Prêmios e Reconhecimento
Lake recebeu vários prêmios por sua pesquisa, incluindo o Prêmio de Modelagem Computacional da Sociedade de Ciência Cognitiva e a Bolsa de Pesquisa Sloan em Neurociência. Em 2020, foi nomeado Acadêmico Global CIFAR Azrieli no programa de Inteligência Artificial, que reconhece pesquisadores em início de carreira com potencial excepcional. Seus artigos foram citados dezenas de milhares de vezes, e ele é regularmente convidado para dar palestras principais em conferências internacionais.
Direções Atuais
A partir de 2025, a pesquisa de Lake continua a explorar como construir sistemas de IA que aprendem e pensam como pessoas. Seu trabalho recente focou no desenvolvimento de benchmarks para medir a generalização composicional, no estudo de como os humanos aprendem regras abstratas e na investigação do papel da linguagem na formação do pensamento. Ele também começou a explorar como insights da ciência cognitiva podem informar o design de sistemas de IA mais interpretáveis e confiáveis, um tópico de importância crescente à medida que a IA é implantada em domínios de alto risco.
Lake permanece otimista sobre o potencial da IA para beneficiar a sociedade, mas adverte contra o exagero das capacidades atuais. Ele argumenta que alcançar IA de nível humano exigirá uma compreensão mais profunda da cognição humana, não apenas mais dados e poder computacional. Sua visão é uma onde os sistemas de IA são construídos sobre princípios derivados da ciência cognitiva, levando a máquinas que podem aprender, raciocinar e interagir com o mundo de maneiras genuinamente inteligentes.
Publicações Selecionadas
Entre as publicações mais influentes de Lake estão:
- Lake, B. M., Salakhutdinov, R., & Tenenbaum, J. B. (2015). Human-level concept learning through probabilistic program induction. Science, 350(6266), 1332-1338.
- Lake, B. M., Ullman, T. D., Tenenbaum, J. B., & Gershman, S. J. (2017). Building machines that learn and think like people. Behavioral and Brain Sciences, 40, e253.
- Lake, B. M., & Baroni, M. (2018). Generalization without systematicity: On the compositional skills of sequence-to-sequence recurrent networks. ICML.
- Lake, B. M. (2019). Compositional generalization through meta-sequence-to-sequence learning. NeurIPS.

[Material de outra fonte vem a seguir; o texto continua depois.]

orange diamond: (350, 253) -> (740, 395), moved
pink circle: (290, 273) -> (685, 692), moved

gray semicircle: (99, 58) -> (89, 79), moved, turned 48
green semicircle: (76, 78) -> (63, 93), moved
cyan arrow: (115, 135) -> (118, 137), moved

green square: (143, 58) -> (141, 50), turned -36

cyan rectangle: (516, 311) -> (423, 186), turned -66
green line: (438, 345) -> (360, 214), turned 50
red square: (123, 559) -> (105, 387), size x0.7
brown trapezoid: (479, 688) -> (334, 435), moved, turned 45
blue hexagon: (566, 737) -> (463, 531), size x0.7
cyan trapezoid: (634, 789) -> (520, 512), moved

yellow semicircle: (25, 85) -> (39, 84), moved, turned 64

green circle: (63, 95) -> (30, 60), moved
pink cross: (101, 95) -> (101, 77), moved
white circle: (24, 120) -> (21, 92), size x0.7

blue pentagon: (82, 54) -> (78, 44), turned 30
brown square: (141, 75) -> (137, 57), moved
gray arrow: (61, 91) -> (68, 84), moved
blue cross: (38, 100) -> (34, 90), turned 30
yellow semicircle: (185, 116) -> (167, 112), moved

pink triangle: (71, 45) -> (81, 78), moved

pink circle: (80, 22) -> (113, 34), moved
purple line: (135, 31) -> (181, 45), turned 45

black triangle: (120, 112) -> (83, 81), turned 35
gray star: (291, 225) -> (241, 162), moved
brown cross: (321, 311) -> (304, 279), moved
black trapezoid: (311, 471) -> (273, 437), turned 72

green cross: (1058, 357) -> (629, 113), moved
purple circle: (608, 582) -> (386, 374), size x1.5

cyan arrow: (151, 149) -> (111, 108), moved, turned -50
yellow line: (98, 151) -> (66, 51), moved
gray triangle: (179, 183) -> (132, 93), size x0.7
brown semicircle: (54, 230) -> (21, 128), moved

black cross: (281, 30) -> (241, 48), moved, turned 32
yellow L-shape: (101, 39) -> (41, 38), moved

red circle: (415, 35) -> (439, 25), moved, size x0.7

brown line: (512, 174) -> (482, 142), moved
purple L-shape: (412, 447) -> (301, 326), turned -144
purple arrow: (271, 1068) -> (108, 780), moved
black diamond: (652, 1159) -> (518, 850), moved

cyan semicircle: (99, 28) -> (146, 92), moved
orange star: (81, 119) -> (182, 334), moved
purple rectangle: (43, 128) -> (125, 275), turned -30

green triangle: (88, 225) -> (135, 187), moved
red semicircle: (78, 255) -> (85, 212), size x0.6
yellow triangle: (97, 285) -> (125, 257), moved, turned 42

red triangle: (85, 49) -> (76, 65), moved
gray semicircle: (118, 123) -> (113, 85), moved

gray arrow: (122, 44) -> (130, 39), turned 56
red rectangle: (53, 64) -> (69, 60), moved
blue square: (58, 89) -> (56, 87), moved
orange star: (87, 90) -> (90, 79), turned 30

Esses trabalhos moldaram debates sobre a natureza da generalização e o futuro da pesquisa em IA.
Impacto no Campo
A insistência de Lake em trazer a ciência cognitiva de volta à IA influenciou uma nova geração de pesquisadores. Suas críticas ao aprendizado profundo levaram muitos a reconsiderar as suposições por trás dos modelos em larga escala. Enquanto alguns descartaram suas visões como excessivamente pessimistas, outros as veem como uma correção necessária à tendência do campo de equiparar escala com inteligência. Seu trabalho sobre Omniglot tornou-se um benchmark padrão para aprendizado de poucas amostras, e suas ideias sobre programas probabilísticos inspiraram numerosos estudos de acompanhamento.
Em resumo, Brendan Lake se destaca como uma voz líder defendendo uma abordagem mais centrada no humano para a inteligência artificial. Ao unir ciência cognitiva e aprendizado de máquina, ele fez contribuições duradouras para ambos os campos e continua a desafiar a comunidade de IA a mirar mais alto do que mero reconhecimento de padrões.